Une identité à prouver

Radiohead se fait rapidement un nom à Oxford, et suscite l’intérêt de maisons de disques londoniennes. La groupe signe avec le label anglais Parlophone, et en 1992, part en tournée en Angleterre, et commence à enregistrer son premier album. Pablo Honey sort aussi chez Capitol aux Etats-Unis. On y trouve Creep, un hymne intense à l’écoeurement de soi, où la voix de Thom Yorke alterne entre douceur et angoisse (« I wish I was special… but I’m a creep »), et la guitare de Jonny Greenwood se tord de spasmes bruts. La chanson devient vite un succès en Angleterre comme aux Etats-Unis, et Radiohead est catalogué par la critique comme groupe d’un tube. Radiohead y répond deux ans plus tard avec The Bends, qui fait preuve d’un élargissement du spectre musical du groupe et explore le thème de l’aliénation à différents niveaux, notamment sur les titres Fake Plastic Trees et High and Dry. Si les chiffres des ventes n’atteignent pas ceux du premier album, les critiques, elles, reviennent sur leur jugement et reconsidèrent le groupe.
Affirmation

L’album suivant, OK Computer, est coproduit par le groupe et Nigel Godrick (ingé-son sur The Bends). Bien que Yorke et le groupe nient toute idée de thème cohérent sur l’album, plusieurs titres – dont Karma Police et Paranoid Android – explorent celui de la technologie envahissante et de l’angoisse du nouveau millénaire. Ok Computer fait l’unanimité des critiques et remporte le Grammy Award du Meilleur album de musique alternative. Bien qu’il n’ait eu aucun titre au top 40 des singles, Radiohead s’impose encore un peu plus sur scène avec des tournées sans fin.

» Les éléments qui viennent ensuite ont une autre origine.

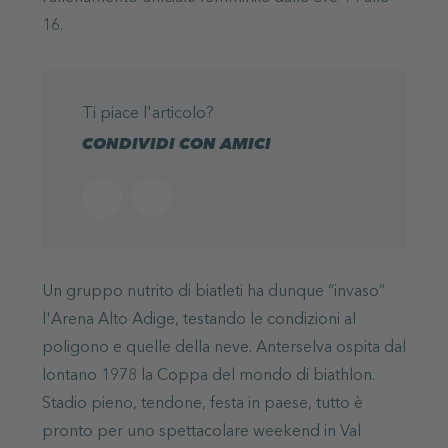
16.
Ti piace l'articolo?
CONDIVIDI CON AMICI
Un gruppo nutrito di biatleti ha dunque “invaso”
l'Arena Alto Adige, testando le condizioni al
poligono e quelle della neve. Anterselva ospita dal
lontano 1978 la Coppa del mondo di biathlon.
Stadio pieno, tendone, festa in paese, tutto è
pronto per uno spettacolare weekend in Val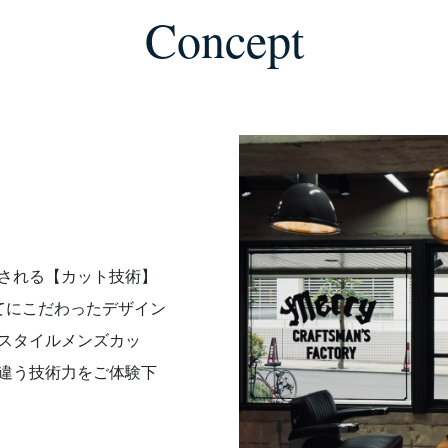
Concept
される【カット技術】
てにこだわったデザイン
スタイルメンズカッ
違う技術力をご体験下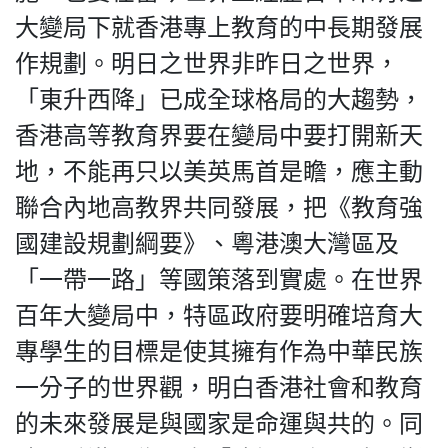
大變局下就香港專上教育的中長期發展
作規劃。明日之世界非昨日之世界，
「東升西降」已成全球格局的大趨勢，
香港高等教育界要在變局中要打開新天
地，不能再只以美英馬首是瞻，應主動
聯合內地高教界共同發展，把《教育強
國建設規劃綱要》、粵港澳大灣區及
「一帶一路」等國策落到實處。在世界
百年大變局中，特區政府要明確培育大
專學生的目標是使其擁有作為中華民族
一分子的世界觀，明白香港社會和教育
的未來發展是與國家是命運與共的。同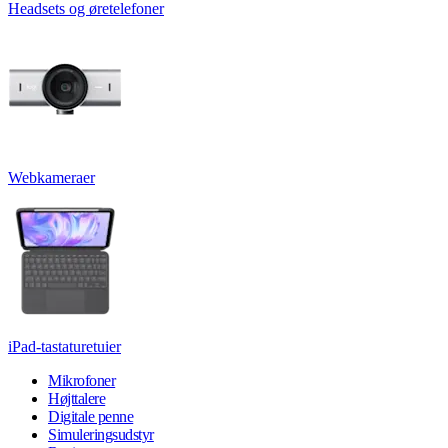
Headsets og øretelefoner
Webkameraer
iPad-tastaturetuier
Mikrofoner
Højttalere
Digitale penne
Simuleringsudstyr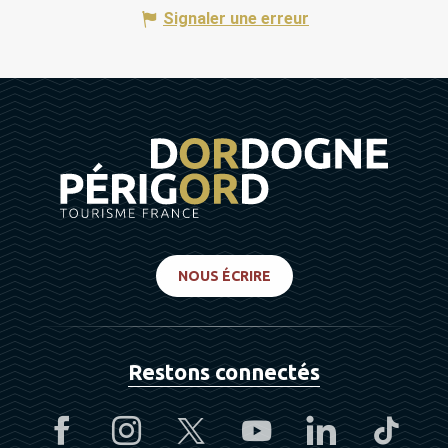
Signaler une erreur
NOUS ÉCRIRE
Restons connectés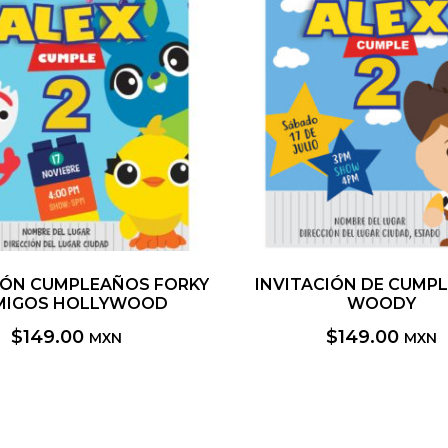
IÓN CUMPLEAÑOS FORKY
INVITACIÓN DE CUMP
MIGOS HOLLYWOOD
WOODY
$
149.00
$
149.00
MXN
MXN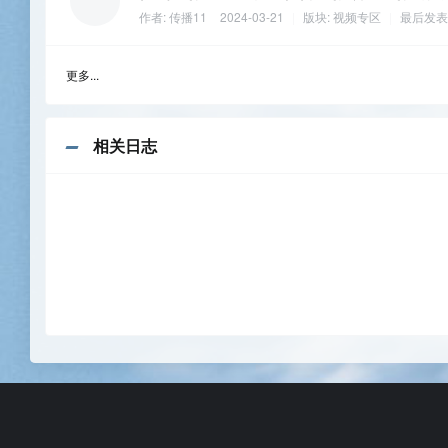
作者:
传播11
2024-03-21
|
版块:
视频专区
|
最后发表
更多...
相关日志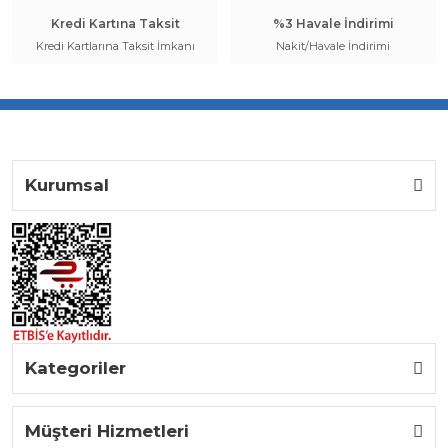
Kredi Kartına Taksit
%3 Havale İndirimi
Kredi Kartlarına Taksit İmkanı
Nakit/Havale İndirimi
Kurumsal
Kategoriler
Müşteri Hizmetleri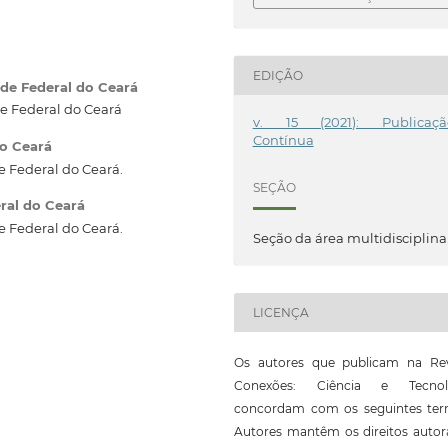
EDIÇÃO
de Federal do Ceará
e Federal do Ceará
v. 15 (2021): Publicaçã
Contínua
do Ceará
 Federal do Ceará.
SEÇÃO
ral do Ceará
 Federal do Ceará.
Seção da área multidisciplina
LICENÇA
Os autores que publicam na Rev
Conexões: Ciência e Tecnol
concordam com os seguintes ter
Autores mantêm os direitos autor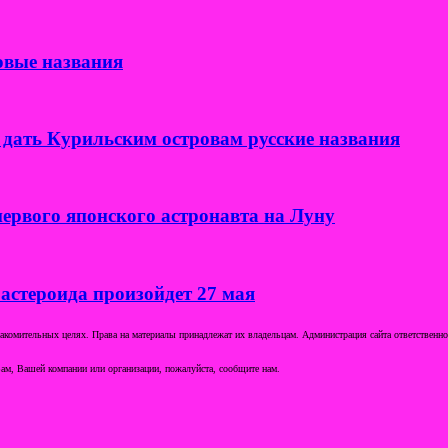
овые названия
дать Курильским островам русские названия
ервого японского астронавта на Луну
 астероида произойдет 27 мая
комительных целях. Права на материалы принадлежат их владельцам. Администрация сайта ответственност
ам, Вашей компании или организации, пожалуйста, сообщите нам.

Plus tard, Grant Gee parlera même de la tournée 97-98 comme d’un exercice déshumanisant, dans l’ennui et l’épuisement, dans son documentaire Meeting People is Easy, en 1999.

Virage amorcé
 
Les membres du groupe vivent et travaillent toujours à Oxford. Tandis que les fans attendent l’album suivant pendant trois ans, une vague de groupes influencés par Radiohead commence à déferler sur les charts anglais et américains (Travis, Coldplay…). Ce qui contribue à créer la surprise lors de la sortie de l’album tant attendu, Kid A, pourtant numéro 1 du Billboard en 2000  : nouveau son clairement électronique et « ambient ». Enregistré avec Godrich, Kid A renvoie les guitares à l’arrière-plan, tout en explorant de longs passages instrumentaux, et un chant parfois incohérent. L’accueil est globalement positif, et en juin 2001, l’album est numéro 2 du Billboard  il est d’ailleurs lui aussi récompensé du Grammy Award du Meilleur album de musique alternative. Le groupe ne sort aucun single de l’album, et fait peu de concerts. Un deuxième album, Amnesiac, sort en juin 2001 et présente certains titres de la première session d’enregistrement. Cinq mois plus tard, le groupe sort son troisième disque en 13 mois, I Might Be Wrong : Live Recordings, extrait de quatre concerts en Europe.

Retour aux sources…

Radiohead retourne en studio pour Hall to the Thief (2003), dernier album sous contrat avec EMI. Le groupe trouve alors l’équilibre naturel entre une musique basée à l’origine sur les guitares et les écarts plus récents vers la musique électronique. L’album est écrit et enregistré après l’invasion américaine en Irak, et la nature pessimiste et orwellienne des textes de Radiohead n’a jamais été aussi pertinente, notamment sur des titres tels que Go to Sleep, ou Sit Down, Stand Up. Comme les deux albums précédents, Hall to the Thief atteint la troisième place du Billboard, malgré une musique difficile d’accès.

… et (r)évolutions

Jigsaw, ectrait d’In Rainbows

Libérés de leurs obligations vis-à-vis de leur maison de disques, les membres de Radiohead prennent alors plusieurs décisions qui font date quant à la distribution de leur musique. Tout d’abord, le groupe refuse la politique d’iTunes, qui vend les chansons individuellement, séparément des albums. En 2007, le groupe annonce qu’il ne vendra sa musique que par le biais de la plate-forme anglaise 7digital, qui conserve l’intégrité des albums. Puis, en octobre, Radiohead jette un pavé dans la mare : le nouvel album à venir, In Rainbows, sera en vente exclusivement sur le site officiel du groupe. Mais surtout, les fans pourront payer le prix qu’ils veulent, voire même, ne pas payer du tout. Le marketing a d’ailleurs presque évincé l’album lui-même, pourtant l’un des plus accessibles du groupe depuis OK Computer !
Selon une étude de comScore, 38% des internautes qui ont téléchargé l’album l’a payé en moyenne 6$, et 62% n’a rien payé du tout. Si Radiohead a démenti ces chiffres, ils n’ont pas pour autant communiqué les leurs.

Thom Yorke en solo

Au milieu du battage médiatique qui entoure les positions du groupe quant à l’industrie du disque, Thom Yorke sort discrètement son premier album solo sur le label indépendant XL Records. The Eraser est par excellence sombre et électronique, la critique est partagée, et les titres en sont disponibles au téléchargement sur iTunes.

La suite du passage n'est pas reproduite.